Plans B (_enqueue_stale_recalculations), C (DAG chaining via next_job), and D (chained ingest → recalc → aggregation) all assume that calling background_tasks.add_task(...) from inside a running background task schedules the next task. This is implementation-defined Starlette behavior, not a documented API: BackgroundTasks runs queued tasks sequentially after the response; adding to the list during iteration may or may not be picked up depending on internal iteration mechanics, and the BackgroundTasks instance is per-request and goes out of scope after its loop ends.

This is the foundational decision for everything downstream. Pick one before writing more plan content on top:

  • (a) asyncio.create_task(run_recalculation_task(...)) from within the running task — tied to the same event loop, no Starlette involvement, but the pod can't crash mid-chain
  • (b) Drop in-task chaining entirely; let the next job sit in state=NOT_STARTED and add a tiny poller (cron-like loop, separate thread, or /sync/jobs/run-pending endpoint) that picks them up
  • (c) Add a real worker process that polls SELECT … FOR UPDATE SKIP LOCKED

Option (b) is the cleanest with what we have. Option (a) is what we implicitly relied on already (existing run_module_recalculation_task doesn't chain anywhere).
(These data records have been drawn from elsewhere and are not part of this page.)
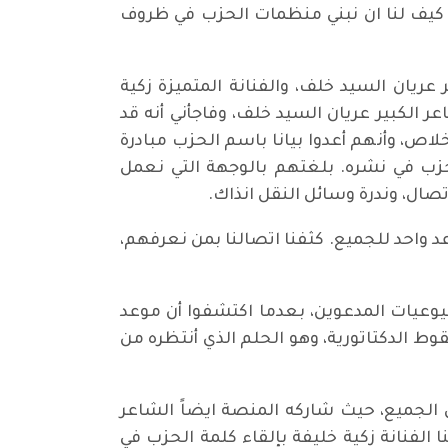
. كيف لنا ان نبني منظمات الحزب في ظروف
 عريان السيد خلف، والفنانة المتميزة زكية
ر الكبير عريان السيد خلف، وفاجأني أنه قد
، وأنهم أعدوا بيانا باسم الحزب مبادرة
حزب في نشره. بلغتهم بالوجهة التي نعمل
صال، وندرة وسائل النقل انذاك.
 واحد للجميع. كثفنا اتصالنا بمن نعرفهم،
ه الشيوعيين والشيوعيات المدعوين، بعدما اكتشفوا أن موعد
 الدكتاتورية، وهو الحلم الذي أنتظره من
 الجميع، حيث شاركه المنصة ايضاً الشاعر
الفنانة زكية خليفة بإلقاء كلمة الحزب في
Option (c) is what the reflexion doc actually advocated.

2. is_current concurrency hole is bigger than Plan A claims to fix

Today's flow:

POST /recalculate-emissions/...    →   create job (state=NOT_STARTED, is_current=False)
                                   →   commit
                                   →   background_tasks.add_task(...)
[later, in BG task]                →   update_ingestion_job(state=RUNNING)
                                   →   mark_job_as_current(job)   ← is_current=True only here

Two operators clicking the same button simultaneously create two NOT_STARTED, is_current=False rows. The partial unique index ix_data_ingestion_jobs_is_current_unique (only enforces uniqueness WHERE is_current=true) does not trip because neither row is current yet. Both BG tasks then run; first one to call mark_job_as_current "wins" — but the loser keeps running too.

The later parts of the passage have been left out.